Das intransparente Verhalten des "Spiegel" hält René Aguigah, Literaturchef von Deutschlandfunk Kultur, "eindeutig für einen Fehler". Rechtsextreme Kreise könnten sich dadurch in ihrem Verdacht bestärkt sehen, dass ihre Gesinnung in den Medien angeblich unterdrückt werde.
Das Gerede werde angeheizt
"Der Spiegel hat heute erklärt, er wolle dieses Buch nicht weiter verbreiten, weil es antisemitisch sei.

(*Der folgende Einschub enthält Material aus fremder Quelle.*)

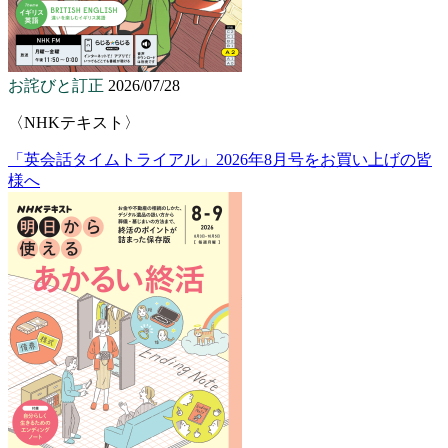
お詫びと訂正
2026/07/28
〈NHKテキスト〉
「英会話タイムトライアル」2026年8月号をお買い上げの皆
様へ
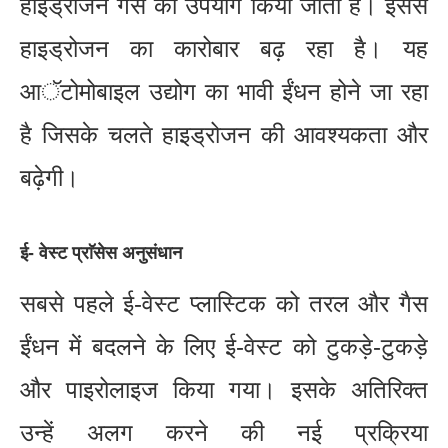
हाइड्रोजन गैस का उपयोग किया जाता है। इससे
हाइड्रोजन का कारोबार बढ़ रहा है। यह
आॅटोमोबाइल उद्योग का भावी ईंधन होने जा रहा
है जिसके चलते हाइड्रोजन की आवश्यकता और
बढ़ेगी।
ई- वेस्ट प्राॅसेस अनुसंधान
सबसे पहले ई-वेस्ट प्लास्टिक को तरल और गैस
ईंधन में बदलने के लिए ई-वेस्ट को टुकड़े-टुकड़े
और पाइरोलाइज किया गया। इसके अतिरिक्त
उन्हें अलग करने की नई प्रक्रिया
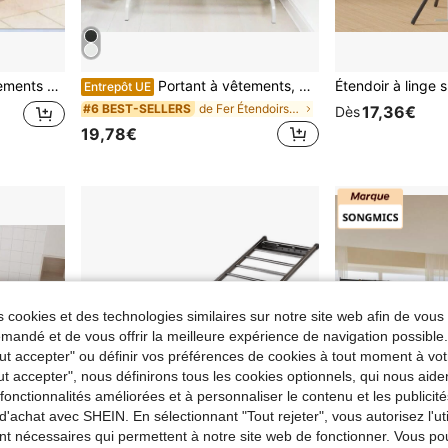
êtements d'intérieur, outil de séchage de couette
Portant à vêtements, porte-manteau, tringle à vêtements en métal, tringle à vêtements robuste avec cadre inférieur pour manteaux, jupes, chemises, pulls
Entrepôt UE
de Fer Étendoirs et poteaux de séchage de vêtement
#6 BEST-SELLERS
17,36€
Dès
19,78€
 cookies et des technologies similaires sur notre site web afin de vous 
andé et de vous offrir la meilleure expérience de navigation possibl
Tout accepter" ou définir vos préférences de cookies à tout moment à vot
ut accepter", nous définirons tous les cookies optionnels, qui nous aide
es fonctionnalités améliorées et à personnaliser le contenu et les publici
d'achat avec SHEIN. En sélectionnant "Tout rejeter", vous autorisez l'uti
nt nécessaires qui permettent à notre site web de fonctionner. Vous po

Wenn das das Ziel des Spiegel gewesen ist, dann hat er diesem Ziel (…) einen Bärendienst erwiesen. (…) Durch das Verschweigen wird das Gerede jetzt angeheizt."
Den Gedankengang des Buches könne man "mit Recht antisemitisch" nennen, führte Aguigah in einer allgemeinen Einschätzung des Buches aus. Zumindest halte er es für "politisch und intellektuell obszön."
"Eine schrille Leerstelle"
An den Journalisten sei es jetzt, sich einer Selbstkritik zu unterziehen, meinte Aguigah im weiteren. Denn der wirtschaftliche Erfolg des Buches verdanke sich insbesondere den Medien. Das Buch ist im Juni durch ein schwaches Jurysystem von einem Juror gegen 24 andere Juroren auf die NDR-Empfehlungsliste gelandet und damit überhaupt erst ins Blickfeld der Öffentlichkeit geraten. Die Skandalisierung im Anschluss habe den Erfolg noch gesteigert.
Jetzt mit der Streichung aus der Bestsellerliste "eine schrille Leerstelle" geschaffen zu haben, heize die Lage weiter auf. Journalisten hätten einen Balanceakt zu leisten, sagt Aguigah: Einerseits solle man nichts von Relevanz verschweigen, andererseits sollte man "Dinge, die man bekämpfen will, nicht gleichzeitig noch skandalisieren." Dies habe den Effekt, dass es "umso lauter und umso fruchtbarer wird – das ist Werbung."